Background: Hypertension and periodontal diseases share several risk factors. Inflammation biomarkers in saliva are related to hypertension and periodontal disease. The aim of this study was to explore the role of the salivary inflammatory biomarkers in the treatment effectiveness of patients with hypertension and periodontal disease. Methods: This observational study enrolled 160 subjects diagnosed with periodontitis, 40 of which had a history of hypertension.
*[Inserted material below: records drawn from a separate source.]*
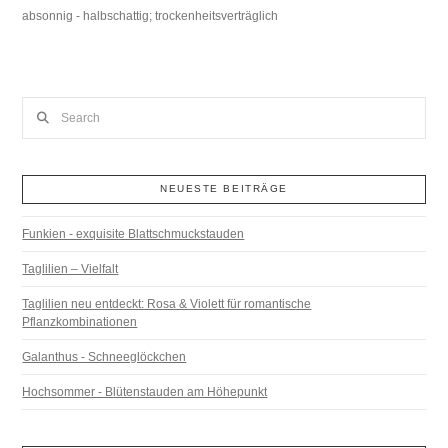
absonnig - halbschattig; trockenheitsverträglich
Search
NEUESTE BEITRÄGE
Funkien - exquisite Blattschmuckstauden
Taglilien – Vielfalt
Taglilien neu entdeckt: Rosa & Violett für romantische
Pflanzkombinationen
Galanthus - Schneeglöckchen
Hochsommer - Blütenstauden am Höhepunkt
All subjects had completed scaling and root planning therapeutic procedures within four weeks. The clinical periodontal parameters (i.e., bleeding on probing, plaque control record (PCR), and probing depth (PD)) were evaluated before and after the treatment. Pro-inflammatory markers were determined using a commercial kit. Results: The recovery rate (PD 4–9 mm) in non-hypertensive subjects was significantly higher than in hypertensive subjects (60.47% vs. 52.60%, respectively; p = 0.04). All clinical parameters, excluding PCR, positively correlated with salivary IL-1β at baseline and after completing treatment. Our results showed that increased salivary IL-1β levels were positively associated with decreased PCR (β = −27.65 and p = 0.05) and PD recovery rate (β = −17.05 and p = 0.02) in hypertensive subjects. Conclusions: The present study sheds important light on the clinical use of salivary pro-inflammatory cytokines as valuable biomarkers for predicting the treatment effectiveness of patients suffering from hypertension and periodontitis.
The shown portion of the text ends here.